CALDWELL, Chief Justice.
This cause is before us on petition for writ of habeas corpus seeking release of petitioner who is presently serving a five-year sentence for breaking and entering (Case No. 62-5350) imposed January 10, 1963, by the Criminal Court of Record, Dade County. On the same date, petitioner received a consecutive sentence of five years in Case No. 62-5584 for possessing burglary tools. On September 28, 1966, the Court of Record, Broward County, sentenced petitioner to five years for escape. The convictions in Cases Nos. 62-5350 and 62-5584 were affirmed on appeal.[1] Petitioner contends he was previously, on October 2, 1962, tried in Case No. 62-5350 and acquitted.

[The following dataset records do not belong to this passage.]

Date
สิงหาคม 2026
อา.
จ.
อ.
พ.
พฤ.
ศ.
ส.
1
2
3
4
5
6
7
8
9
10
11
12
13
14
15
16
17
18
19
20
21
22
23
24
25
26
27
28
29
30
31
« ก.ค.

Petitioner's first motion to vacate, alleging he was not indicted by a grand jury, *610 was denied March 31, 1964. His second motion to vacate filed July 13, 1966, stated as grounds: (1) double jeopardy, (2) selfincrimination by virtue of being placed in a line-up and (3) no appearance before a committing magistrate. This motion was denied September 22, 1966, but the order of denial was not received by petitioner until January 10, 1967, too late for appeal.
We issued the writ and have considered the return and supplemental return of respondent, as well as the petition and reply brief of petitioner. Because petitioner did not receive notice of the denial of his second motion to vacate until too late to appeal, a fact admitted by respondent, we have considered the merits of the motion to vacate filed July 13, 1966.[2]

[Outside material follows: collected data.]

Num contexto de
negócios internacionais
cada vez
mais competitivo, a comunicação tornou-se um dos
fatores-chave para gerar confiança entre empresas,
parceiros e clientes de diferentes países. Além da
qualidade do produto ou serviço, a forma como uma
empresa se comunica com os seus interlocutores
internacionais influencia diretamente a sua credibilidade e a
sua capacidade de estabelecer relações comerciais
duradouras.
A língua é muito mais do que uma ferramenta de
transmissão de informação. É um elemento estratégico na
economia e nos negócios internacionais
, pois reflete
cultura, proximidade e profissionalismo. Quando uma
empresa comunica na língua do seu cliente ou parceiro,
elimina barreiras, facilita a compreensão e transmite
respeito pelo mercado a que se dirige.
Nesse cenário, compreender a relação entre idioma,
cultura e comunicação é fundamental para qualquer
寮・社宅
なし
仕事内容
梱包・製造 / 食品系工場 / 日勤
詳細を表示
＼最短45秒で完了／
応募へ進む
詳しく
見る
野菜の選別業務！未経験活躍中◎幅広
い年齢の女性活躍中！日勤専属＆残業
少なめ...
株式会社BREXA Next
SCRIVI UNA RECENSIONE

Petitioner's allegation that on October 2, 1962, he was acquitted in Case No. 62-5350 and subsequently convicted in the same case is disproved by the certificate of the Clerk of the Criminal Court of Record, Dade County, attached as Exhibit "I" in respondent's supplemental response. The other points raised by the motion to vacate, (self-incrimination, and failure of the officers to take petitioner before a committing magistrate,) are not raised on habeas corpus in this court and must be deemed abandoned.
Additional points raised here for the first time are: (1) That inadmissible testimony was introduced into evidence at the trial; (2) that defendant's counsel had inadequate time to prepare the case; (3) that petitioner was not indicted by grand jury. Points One and Three do not state grounds upon which relief may be granted.[3]

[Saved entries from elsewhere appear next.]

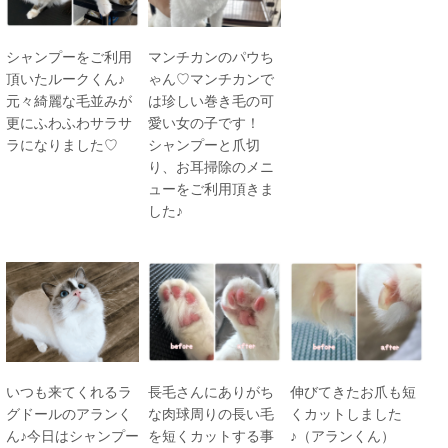
シャンプーをご利用
マンチカンのパウち
頂いたルークくん♪
ゃん♡マンチカンで
元々綺麗な毛並みが
は珍しい巻き毛の可
更にふわふわサラサ
愛い女の子です！
ラになりました♡
シャンプーと爪切
り、お耳掃除のメニ
ューをご利用頂きま
した♪
いつも来てくれるラ
長毛さんにありがち
伸びてきたお爪も短
グドールのアランく
な肉球周りの長い毛
くカットしました
ん♪今日はシャンプー
を短くカットする事
♪（アランくん）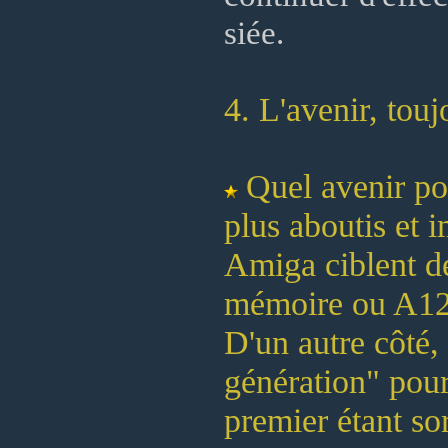
siée.
4. L'avenir, touj
Quel avenir po
plus aboutis et 
Amiga ciblent d
mémoire ou A120
D'un autre côté,
génération" po
premier étant so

As to Point Two, the record shows that petitioner was represented at the trial by the same privately retained counsel who previously represented him in other cases. Petitioner alleges that the record is incorrect and he was in fact represented by another attorney who was retained by him the night before the January 3, 1963 date set for trial and that the attorney requested but was denied a continuance. However, the trial was subsequently postponed until January 10, 1963. It has been held that the mere fact that counsel is appointed the day of the trial does not establish deprivation of a fair trial,[4] and that one may not contest the competency of privately retained counsel.[5] Petitioner does not contend the failure to retain counsel until the day before the date set for trial was attributable to other than his own neglect.[6]
Accordingly, writ of habeas corpus is discharged.
It is so ordered.
THOMAS, ROBERTS, DREW and ERVIN, JJ., concur.
[1] Cappetta v. State, 162 So. 2d 309 (Fla.App.3rd 1964).
[2] State ex rel. Ervin v. Smith, 160 So. 2d 518, 521 (Fla. 1964). Accord. Jackson v. State, 166 So. 2d 194 (Fla.App.3rd 1964); Burke v. State, 160 So. 2d 523 (Fla.App.1st 1964).
[3] Warner v. Cochran, 135 So. 2d 421 (Fla. 1961); Kirkland v. State, 165 So. 2d 774 (Fla.App.3rd 1964); Ziegler v. State, 180 So. 2d 477 (Fla.App.3rd 1965); Brooks v. State, 188 So. 2d 883 (Fla.App. 4th 1966); Sawyer v. State, 94 Fla. 60, 113 So. 736 (1927); Henderson v. State, 174 So. 2d 73 (Fla.App.3rd 1965).
[4] State v. Barton, 194 So. 2d 241 (Fla. 1967).
[5] Everett v. State, 161 So. 2d 714 (Fla.App. 3rd 1964).
[6] See, King v. Wainwright, 368 F.2d 57 (C.A.Fla. 1966).